[Input material]:
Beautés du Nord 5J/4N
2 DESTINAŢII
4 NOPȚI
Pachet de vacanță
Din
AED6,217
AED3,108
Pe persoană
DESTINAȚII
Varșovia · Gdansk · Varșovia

[The problem]: Copy all of the data. Keep every word exactly as it is.

[Response below]:
Beautés du Nord 5J/4N
2 DESTINAŢII
4 NOPȚI
Pachet de vacanță
Din
AED6,217
AED3,108
Pe persoană
DESTINAȚII
Varșovia · Gdansk · Varșovia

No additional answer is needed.